Perhaps that is why, more than any other breach of trust, people take a breach surrounding food as such an affront to civil society. Consider the example of Atreus and Thyestes... or later in Shakespeare's version of Titus Andronicus. Both tales contain a breach involving food that cuts closest to the core of what it means to be betrayed and abused.
And thus, many passions were to arise of this dinner with friends.
We were seated at a table of four nearest the kitchen. While some people are annoyed by a seat near the bustle of the kitchen door, I've always liked it. I worked in kitchens from the age of 16 to 21, and while many of those experiences will certainly comprise the topics of future blog posts, needless to say I've never really given up my sense of camaraderie with kitchen and wait staff. This is why I always tip well -- even when service is seemingly poor-- and why I always either wipe down or straighten my table before leaving.
We ordered off the menu and our meals arrived sufficiently late to let us imbibe for a bit on the house sangria and local beers. Conversation was lively and the mood of the evening seemed to me to be enhanced by this crowded little neighborhood dive. That is the best thing a restaurant can do: enhance one's experience. Even now, I can remember the smell and sound and bustle and feel of enjoyment more than I can remember anything we discussed that evening.

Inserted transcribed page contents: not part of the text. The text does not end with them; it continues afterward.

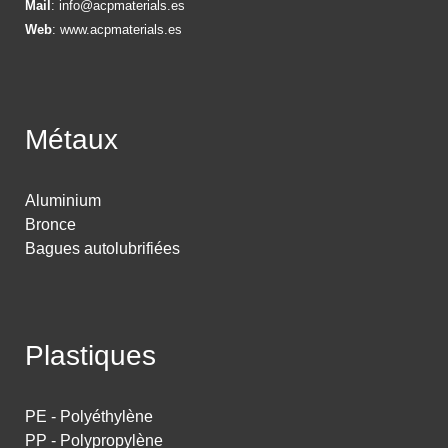
Mail
:
info@acpmaterials.es
Web
:
www.acpmaterials.es
Métaux
Aluminium
Bronce
Bagues autolubrifiées
Plastiques
PE - Polyéthylène
PP - Polypropylène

Dinner having been served, we were some ten minutes into our main dishes when I made the discovery. I felt something out-of-place between my tongue and teeth; as though something burnt were caught in my bite of burrito. Trying not to call attention to myself, I leaned back and wiped my mouth with a napkin. Surreptitiously, I spat out the foul particle.
In this moment there are two things one can do. Should I look in the napkin or should I let in pass?
I looked in the napkin.
And almost vomited.
My friend Matt who was sitting to my right shot me a funny look. "You alright?"
I gulped air trying to regain my composure. "Yeah. I'm fine."
"You look pale," he replied as leaning forward to put a hand on my shoulder.
My wife offered me a glass of water which I hastily drank down to the ice.
"What's the matter," she asked.
"No," she implored, "what's the matter?"
Perhaps I should have made up a story. Something about the sangria getting to my head or just feeling dizzy and dehydrated after a long summer's day. But looking at the three of them, I could not bring myself to falsify information. A breach had been made and I owed it to my fellow patrons to let them know lest they suffer the same shock. Without speaking, I handed my soiled napkin to Matt. He opened it. And saw the round, soiled Band-Aid.
His dry-heaving caused the rest of the table consternation. I stood to confront the host while my fellow diners tried to rid themselves of the local delicacies.
Finding the host, I took him by the arm and struggled to speak the following words: "I found this in my burrito." I handed him the soiled napkin and he looked inside.
Without so much as blinking, the host looked me straight in the eye and stated: "Sir, I will go right in the kitchen and find out who has a cut on their finger!"
I remember this story today as though it were happening right in front of me. I offer it to you, again, not out of a desire to embarrass an eating establishment, but to bring up this notion of trust and the level of relativity with which we the patrons and they the kitchen and waiters treat one another. I didn't get mad at the host. In a way, I reflect, his response was totally sobering. Rather, my party and I just calmly walked out of the restaurant never to return again. And I still miss those burritos and I still wish I would have straightened up that table before we split.